Генрих, однако, не обращал внимания на все эти манипуляции. Действительно, если они облегчали ему путь отношений с Кэтрин, он мог только приветствовать их. Поскольку у него были глаза, уши и время исключительно для нее. Правление было приостановлено, внешняя политика застопорилась, а плаха и столбы для сожжения простаивали впустую, поскольку жизнь при дворе превратилась в один долгий медовый месяц.

Даже погода исподтишка оказывала помощь. Лето 1540 года было необычайно жарким и сухим. Никакого дождя не выпало, писал хронист Ризли, с июня и до того времени, как с Михайлова дня минуло восемь дней (т.е., до 7 октября). Эта продолжительная засуха причинила горе подданным Генриха. Рогатый скот пал от жажды, а люди – от чумы. Но для короля и королевы это был прекрасный, продолжительный сезон охоты. В августе 1540 года, когда Генрих был в Виндзоре, французский посол Марильяк сообщил, что нет никаких происшествий, потому что король «отправился охотиться с небольшой компанией». Месяц спустя двор двинулся в Амптхилл, что в Бедфордшире. Иначе говоря, это было то же самое. «Нечего рассказывать и тут, - отметил Марильяк. – Одна охота да пиры в честь новой королевы».

 

В сентябре Марильяк посетил двор, вероятно, в Графтоне, и имел возможность составить собственное мнение о Кэтрин. Он посчитал, что она, скорее, миловидная, нежели великой красоты, каковой он ожидал со слов других. Она и ее фрейлины были одеты по французской моде. И она выбрала себе в качестве девиза фразу: «Никакой другой воли, кроме его».

Возможно, это было не больше того, что было действительно свойственно Кэтрин. С другой стороны, это могло интерпретироваться как изобретательная комбинация двух из самых полезных управленческих методов ее предшественниц: свойственная Анне Болейн демонстрация обольстительного французского стиля в поведении и одежде, и тщательно рассчитанная покорность Джейн Сеймур.

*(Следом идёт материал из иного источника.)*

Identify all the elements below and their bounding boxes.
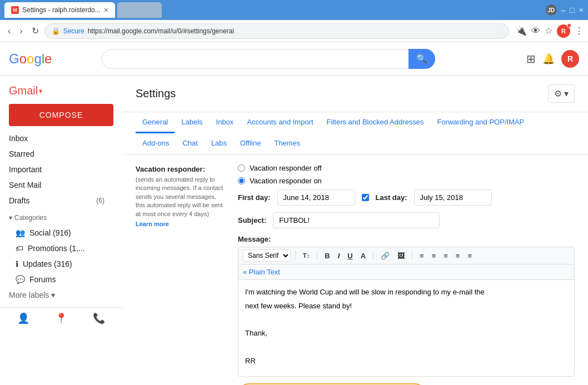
date-row: First day: Last day: [238, 189, 575, 206]
user-avatar-nav[interactable]: R [557, 24, 570, 38]
last-day-checkbox[interactable] [362, 194, 369, 201]
sidebar-item-forums-label: Forums [29, 275, 56, 284]
message-label: Message: [238, 235, 575, 243]
sidebar-item-important[interactable]: Important [0, 162, 113, 177]
settings-title: Settings [136, 87, 176, 100]
last-day-label: Last day: [376, 193, 407, 202]
align-button[interactable]: ≡ [417, 250, 427, 262]
text-size-button[interactable]: T↕ [300, 251, 312, 261]
person-icon[interactable]: 👤 [17, 312, 29, 324]
lock-icon: 🔒 [52, 27, 60, 35]
browser-tab[interactable]: M Settings - ralph.roisterdo... × [4, 2, 115, 18]
font-family-select[interactable]: Sans Serif [243, 249, 291, 262]
tab-offline[interactable]: Offline [233, 133, 267, 154]
vacation-responder-description: (sends an automated reply to incoming me… [136, 176, 225, 218]
title-bar: M Settings - ralph.roisterdo... × JD – □… [0, 0, 588, 20]
title-bar-left: M Settings - ralph.roisterdo... × [4, 2, 162, 18]
sidebar-item-inbox[interactable]: Inbox [0, 131, 113, 146]
tab-general[interactable]: General [136, 112, 175, 133]
link-button[interactable]: 🔗 [378, 250, 392, 262]
sidebar-item-sent[interactable]: Sent Mail [0, 177, 113, 193]
sidebar-item-forums[interactable]: 💬 Forums [0, 272, 122, 287]
sidebar-item-drafts[interactable]: Drafts (6) [0, 193, 113, 208]
vacation-responder-control: Vacation responder off Vacation responde… [238, 164, 575, 385]
tab-placeholder[interactable] [117, 2, 162, 18]
tab-filters-blocked[interactable]: Filters and Blocked Addresses [320, 112, 431, 133]
sidebar-item-social[interactable]: 👥 Social (916) [0, 225, 122, 241]
search-button[interactable]: 🔍 [408, 49, 435, 69]
vacation-on-radio[interactable] [238, 177, 245, 184]
close-button[interactable]: × [579, 6, 584, 14]
maximize-button[interactable]: □ [570, 6, 574, 14]
learn-more-link[interactable]: Learn more [136, 221, 225, 227]
phone-icon[interactable]: 📞 [93, 312, 105, 324]
apps-grid-icon[interactable]: ⊞ [526, 52, 536, 66]
settings-gear-button[interactable]: ⚙ ▾ [548, 84, 575, 103]
notification-dot [567, 23, 571, 28]
unordered-list-button[interactable]: ≡ [441, 250, 451, 262]
vacation-on-option: Vacation responder on [238, 177, 575, 185]
user-avatar[interactable]: R [561, 50, 579, 68]
back-button[interactable]: ‹ [4, 24, 14, 38]
tab-labs[interactable]: Labs [205, 133, 233, 154]
sidebar-item-promotions-label: Promotions (1,... [28, 244, 85, 253]
sidebar-item-updates-label: Updates (316) [23, 259, 72, 268]
tab-inbox[interactable]: Inbox [210, 112, 241, 133]
tab-accounts-import[interactable]: Accounts and Import [240, 112, 320, 133]
plain-text-link[interactable]: « Plain Text [243, 267, 570, 277]
categories-label: Categories [14, 214, 47, 222]
vacation-off-radio[interactable] [238, 164, 245, 172]
minimize-button[interactable]: – [561, 6, 566, 14]
browser-window: M Settings - ralph.roisterdo... × JD – □… [0, 0, 588, 42]
search-input[interactable] [102, 49, 408, 69]
outdent-button[interactable]: ≡ [465, 250, 475, 262]
extensions-icon[interactable]: 🔌 [516, 26, 527, 36]
refresh-button[interactable]: ↻ [28, 23, 42, 38]
location-icon[interactable]: 📍 [55, 312, 67, 324]
underline-button[interactable]: U [345, 250, 355, 262]
tab-chat[interactable]: Chat [176, 133, 204, 154]
message-line-1: I'm watching the World Cup and will be s… [245, 287, 567, 298]
sidebar-item-promotions[interactable]: 🏷 Promotions (1,... [0, 241, 122, 256]
text-color-button[interactable]: A [358, 250, 368, 262]
tab-forwarding-pop[interactable]: Forwarding and POP/IMAP [430, 112, 531, 133]
indent-button[interactable]: ≡ [453, 250, 463, 262]
tab-themes[interactable]: Themes [267, 133, 307, 154]
eye-icon[interactable]: 👁 [531, 26, 540, 36]
compose-button[interactable]: COMPOSE [9, 104, 113, 126]
secure-label: Secure [63, 27, 84, 35]
more-labels[interactable]: More labels ▾ [0, 287, 122, 303]
image-button[interactable]: 🖼 [395, 250, 407, 262]
star-icon[interactable]: ☆ [545, 26, 552, 36]
sidebar-item-starred[interactable]: Starred [0, 146, 113, 162]
tab-close-button[interactable]: × [104, 6, 108, 14]
forward-button[interactable]: › [16, 24, 26, 38]
first-day-input[interactable] [277, 189, 355, 206]
subject-input[interactable] [273, 212, 440, 228]
gmail-dropdown-arrow[interactable]: ▾ [39, 87, 42, 95]
categories-header[interactable]: ▾ Categories [0, 211, 122, 225]
vacation-responder-row: Vacation responder: (sends an automated … [136, 164, 575, 385]
gmail-label-container: Gmail ▾ [0, 80, 122, 99]
notifications-bell-icon[interactable]: 🔔 [542, 53, 555, 65]
tab-addons[interactable]: Add-ons [136, 133, 176, 154]
url-bar[interactable]: 🔒 Secure https://mail.google.com/mail/u/… [44, 23, 509, 39]
sidebar-item-updates[interactable]: ℹ Updates (316) [0, 256, 122, 272]
plain-text-link-container: « Plain Text [238, 264, 575, 280]
last-day-input[interactable] [414, 189, 492, 206]
menu-icon[interactable]: ⋮ [575, 26, 584, 36]
subject-label: Subject: [238, 216, 266, 224]
settings-tabs: General Labels Inbox Accounts and Import… [122, 112, 588, 155]
italic-button[interactable]: I [335, 250, 343, 262]
tab-labels[interactable]: Labels [175, 112, 209, 133]
promotions-icon: 🏷 [16, 244, 23, 253]
url-text: https://mail.google.com/mail/u/0/#settin… [88, 27, 502, 35]
sidebar-item-inbox-label: Inbox [9, 134, 28, 143]
first-day-label: First day: [238, 193, 271, 202]
ordered-list-button[interactable]: ≡ [429, 250, 439, 262]
sidebar-item-drafts-count: (6) [96, 197, 104, 204]
sidebar-item-important-label: Important [9, 165, 42, 174]
tab-title: Settings - ralph.roisterdo... [22, 6, 101, 14]
message-body[interactable]: I'm watching the World Cup and will be s… [238, 280, 575, 377]
bold-button[interactable]: B [322, 250, 332, 262]
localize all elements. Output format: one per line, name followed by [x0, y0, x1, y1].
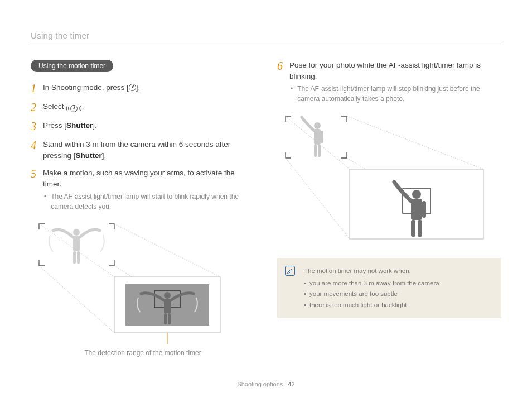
motion-timer-icon: (())	[66, 105, 81, 112]
timer-icon	[129, 84, 136, 91]
sub-text: The AF-assist light/timer lamp will stop…	[297, 84, 501, 104]
page-number: 42	[288, 381, 294, 387]
step-6: 6 Pose for your photo while the AF-assis…	[277, 60, 501, 104]
svg-rect-31	[422, 201, 426, 218]
step-text: In Shooting mode, press [].	[43, 82, 255, 93]
svg-point-27	[412, 190, 421, 199]
svg-rect-14	[168, 313, 171, 324]
text: In Shooting mode, press [	[43, 83, 129, 92]
step-number: 6	[277, 60, 289, 72]
sub-text: The AF-assist light/timer lamp will star…	[51, 192, 255, 212]
step-number: 1	[31, 82, 43, 94]
step5-diagram: The detection range of the motion timer	[31, 218, 255, 357]
svg-line-23	[286, 158, 350, 239]
text: ].	[102, 151, 107, 160]
note-lead: The motion timer may not work when:	[304, 266, 491, 277]
text: ].	[93, 121, 97, 130]
step-5: 5 Make a motion, such as waving your arm…	[31, 168, 255, 212]
footer-section: Shooting options	[237, 381, 283, 387]
svg-rect-20	[321, 131, 323, 143]
svg-line-6	[39, 266, 114, 333]
text: Pose for your photo while the AF-assist …	[289, 61, 481, 80]
step-number: 5	[31, 168, 43, 180]
sub-bullet: The AF-assist light/timer lamp will star…	[43, 192, 255, 212]
note-item: your movements are too subtle	[304, 289, 491, 300]
text: Stand within 3 m from the camera within …	[43, 140, 230, 160]
svg-line-5	[114, 224, 220, 277]
step-text: Press [Shutter].	[43, 120, 255, 131]
section-pill: Using the motion timer	[31, 60, 113, 72]
step-number: 3	[31, 120, 43, 132]
text: ].	[136, 83, 141, 92]
step-text: Pose for your photo while the AF-assist …	[289, 60, 501, 104]
step-2: 2 Select (()).	[31, 101, 255, 113]
note-box: The motion timer may not work when: you …	[277, 258, 501, 318]
step-3: 3 Press [Shutter].	[31, 120, 255, 132]
content-columns: Using the motion timer 1 In Shooting mod…	[31, 60, 501, 361]
page-header: Using the timer	[31, 31, 501, 44]
step-number: 4	[31, 139, 43, 151]
step6-diagram	[277, 111, 501, 245]
text: .	[82, 102, 84, 111]
svg-line-22	[347, 116, 483, 169]
svg-point-11	[164, 292, 171, 299]
note-icon	[285, 266, 295, 276]
text: Press [	[43, 121, 66, 130]
svg-rect-2	[73, 251, 76, 264]
page-footer: Shooting options 42	[0, 381, 532, 387]
diagram-caption: The detection range of the motion timer	[31, 349, 255, 357]
svg-rect-3	[77, 251, 80, 264]
text: Make a motion, such as waving your arms,…	[43, 169, 235, 188]
step-text: Select (()).	[43, 101, 255, 112]
bold-text: Shutter	[66, 121, 93, 130]
svg-point-16	[314, 122, 321, 129]
text: Select	[43, 102, 66, 111]
left-column: Using the motion timer 1 In Shooting mod…	[31, 60, 255, 361]
sub-bullet: The AF-assist light/timer lamp will stop…	[289, 84, 501, 104]
step-4: 4 Stand within 3 m from the camera withi…	[31, 139, 255, 161]
step-text: Make a motion, such as waving your arms,…	[43, 168, 255, 212]
note-item: you are more than 3 m away from the came…	[304, 278, 491, 289]
svg-rect-13	[164, 313, 167, 324]
svg-point-0	[73, 229, 80, 236]
bold-text: Shutter	[76, 151, 102, 160]
svg-rect-30	[418, 220, 422, 237]
step-number: 2	[31, 101, 43, 113]
step-text: Stand within 3 m from the camera within …	[43, 139, 255, 161]
svg-rect-19	[318, 145, 321, 157]
svg-rect-29	[411, 220, 415, 237]
note-list: you are more than 3 m away from the came…	[304, 278, 491, 311]
svg-rect-18	[314, 145, 317, 157]
note-item: there is too much light or backlight	[304, 300, 491, 311]
right-column: 6 Pose for your photo while the AF-assis…	[277, 60, 501, 361]
step-1: 1 In Shooting mode, press [].	[31, 82, 255, 94]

Однако, вне зависимости от его происхождения, результат дал Кэтрин и ее мужу наилучшие условия, и Генрих любил ее куда неистовее, чем кого-либо из предыдущих жен. «Король влюблен настолько, - писал Марильяк, - что не может насмотреться на нее и ласкает ее больше, чем других».

Описанное Марильяком изображение страстно влюбленного короля подтверждается описью драгоценностей Кэтрин, которая демонстрирует, что Генрих осыпал ее драгоценными камнями количеством как из пещеры Аладдина. Свадебный подарок его новой королеве включал отделку для французского чепца «ювелирной работы, покрытую эмалью и украшенную семью прекрасными бриллиантами, семью рубинами и семью жемчужинами», колье, содержащее 29 рубинов и 29 групп жемчуга, по четыре жемчужины в каждой группе, с подвеской из золота, «имеющей очень красивый плоскогранный бриллиант и очень красивый рубин с продолговатой жемчужиной, висящей там же».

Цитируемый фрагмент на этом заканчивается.